Он бережно поправил ей выбившуюся прядь, интимность этого жеста отозвалась в ней надеждой. Но она совсем не хотела вспоминать, какие чувства он вызывал в ней, как кормил ее жареным кроликом, как нес на руках, когда она устала… и показал, каким может быть поцелуй.

– Прости, что обидел тебя.

– Зачем?

– Теперь уже неважно, – вздохнул он. – Мне сегодня надо было задержаться там, на квартире. Лучше было бы, конечно, не видеться с тобой.

– Не для меня.

Он улыбнулся:

– Ты все так же говоришь вслух обо всем, что у тебя на уме, а, Изабель?

– Все так же. Так почему ты меня бросил?

Он так нежно коснулся ее щеки, что Изабель едва не расплакалась; это походило на прощание, да и было прощанием – она чувствовала.

– Я хотела забыть тебя.

Она могла сказать что-нибудь еще, может, «поцелуй меня», или «не уходи», или «скажи, что я тебе не безразлична», но поздно – момент упущен.
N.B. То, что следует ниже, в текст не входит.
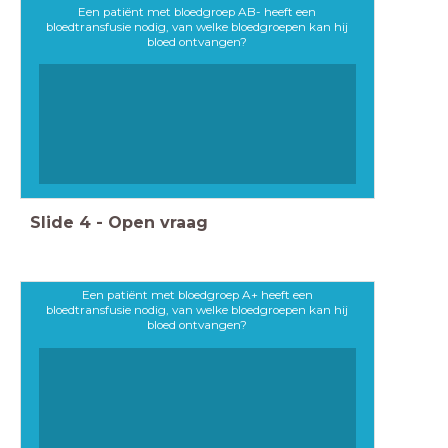
Een patiënt met bloedgroep AB- heeft een
bloedtransfusie nodig, van welke bloedgroepen kan hij
bloed ontvangen?
Slide
4
-
Open vraag
Een patiënt met bloedgroep A+ heeft een
bloedtransfusie nodig, van welke bloedgroepen kan hij
bloed ontvangen?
– Будь осторожна, Из, – ласково произнес он, сделал шаг назад и растворился в темноте, прежде чем она успела ответить.

Изабель всем своим существом почувствовала, что его больше нет рядом. Она подождала минутку, чтобы унять сердцебиение и угомонить чувства. Но, едва повернула ручку входной двери, как ее буквально втащили внутрь. Дверь захлопнулась.

– Где, черт побери, тебя носит?

От отца густо пахло алкоголем и еще чем-то горьковатым. Как будто он жевал аспирин. Она попыталась вырваться, но отец прижал ее крепко, а запястье стиснул безжалостно – обязательно останутся синяки.

Так же стремительно, как схватил, он выпустил ее. Изабель покачнулась, принялась шлепать ладонью по стене в поисках выключателя. Нащупала, повернула, но ничего не произошло.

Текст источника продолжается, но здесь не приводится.